Problem to solve
How many of the lines below contain "DANS"? Answer with that number alone.

Given entries
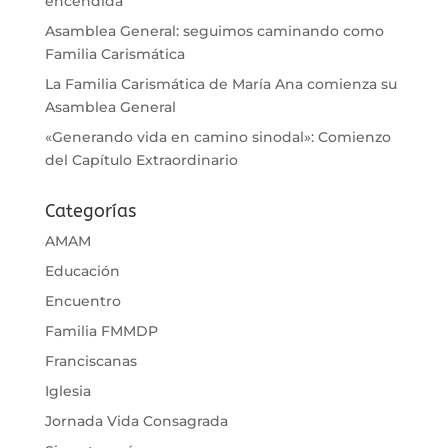
encendida
Asamblea General: seguimos caminando como
Familia Carismática
La Familia Carismática de María Ana comienza su
Asamblea General
«Generando vida en camino sinodal»: Comienzo
del Capítulo Extraordinario
Categorías
AMAM
Educación
Encuentro
Familia FMMDP
Franciscanas
Iglesia
Jornada Vida Consagrada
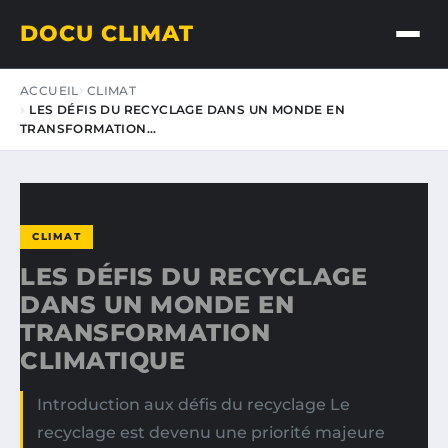
DOCU CLIMAT
ACCUEIL
CLIMAT
LES DÉFIS DU RECYCLAGE DANS UN MONDE EN
TRANSFORMATION…
CLIMAT
LES DÉFIS DU RECYCLAGE
DANS UN MONDE EN
TRANSFORMATION
CLIMATIQUE
Introduction aux défis du recyclage Le
recyclage est devenu une priorité majeure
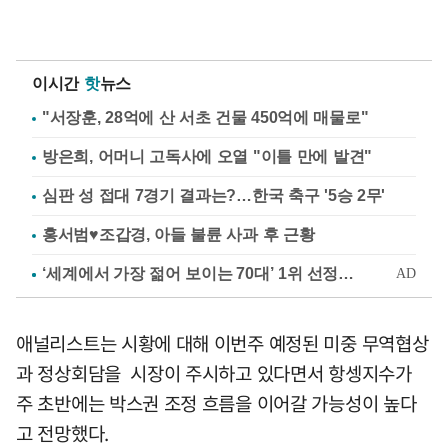
이시간
핫
뉴스
"서장훈, 28억에 산 서초 건물 450억에 매물로"
방은희, 어머니 고독사에 오열 "이틀 만에 발견"
심판 성 접대 7경기 결과는?…한국 축구 '5승 2무'
홍서범♥조갑경, 아들 불륜 사과 후 근황
애널리스트는 시황에 대해 이번주 예정된 미중 무역협상
과 정상회담을 시장이 주시하고 있다면서 항셍지수가
주 초반에는 박스권 조정 흐름을 이어갈 가능성이 높다
고 전망했다.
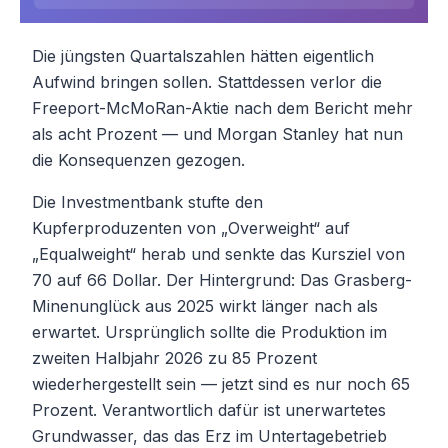
Die jüngsten Quartalszahlen hätten eigentlich
Aufwind bringen sollen. Stattdessen verlor die
Freeport-McMoRan-Aktie nach dem Bericht mehr
als acht Prozent — und Morgan Stanley hat nun
die Konsequenzen gezogen.
Die Investmentbank stufte den
Kupferproduzenten von „Overweight“ auf
„Equalweight“ herab und senkte das Kursziel von
70 auf 66 Dollar. Der Hintergrund: Das Grasberg-
Minenunglück aus 2025 wirkt länger nach als
erwartet. Ursprünglich sollte die Produktion im
zweiten Halbjahr 2026 zu 85 Prozent
wiederhergestellt sein — jetzt sind es nur noch 65
Prozent. Verantwortlich dafür ist unerwartetes
Grundwasser, das das Erz im Untertagebetrieb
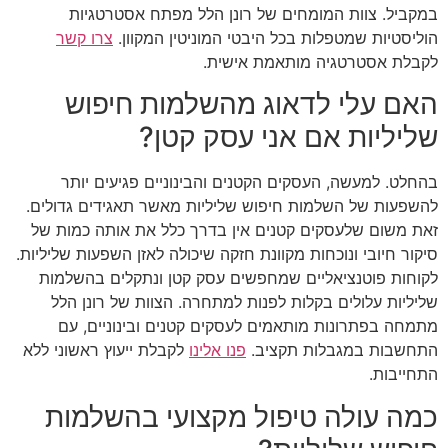
במקביל. צוות המומחים של רונן הלל מפתח אסטרטגיות
הוליסטיות שמטפלות בכל היבטי המוניטין המקוון.
צרו קשר
לקבלת אסטרטגיה מותאמת אישית.
האם עלי לדאוג מהשלמות חיפוש
שליליות אם אני עסק קטן?
בהחלט. למעשה, העסקים הקטנים והבינוניים פגיעים יותר
להשפעות של השלמות חיפוש שליליות מאשר תאגידים גדולים.
זאת משום שלעסקים קטנים אין בדרך כלל את אותה כמות של
סיקור חיובי ונוכחות מקוונת חזקה שיכולה לאזן השפעות שליליות.
לקוחות פוטנציאליים שמחפשים עסק קטן ונתקלים בהשלמות
שליליות עלולים בקלות לפנות למתחרה. הצוות של רונן הלל
מתמחה בפתרונות מותאמים לעסקים קטנים ובינוניים, עם
התחשבות במגבלות תקציב.
פנו אלינו
לקבלת ייעוץ ראשוני ללא
התחייבות.
כמה עולה טיפול מקצועי בהשלמות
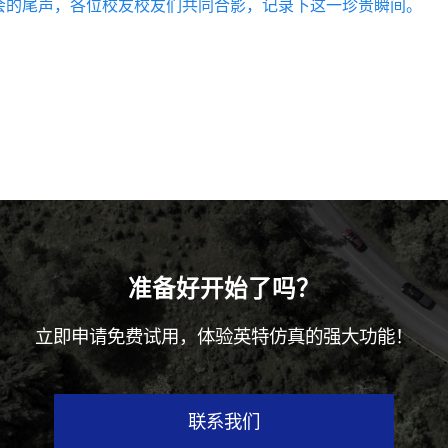
会的尾声，各位校友校友们共同合影，记录下这一珍贵瞬间。
准备好开始了吗？
立即申请免费试用，体验英特仿真的强大功能！
联系我们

Answer below
2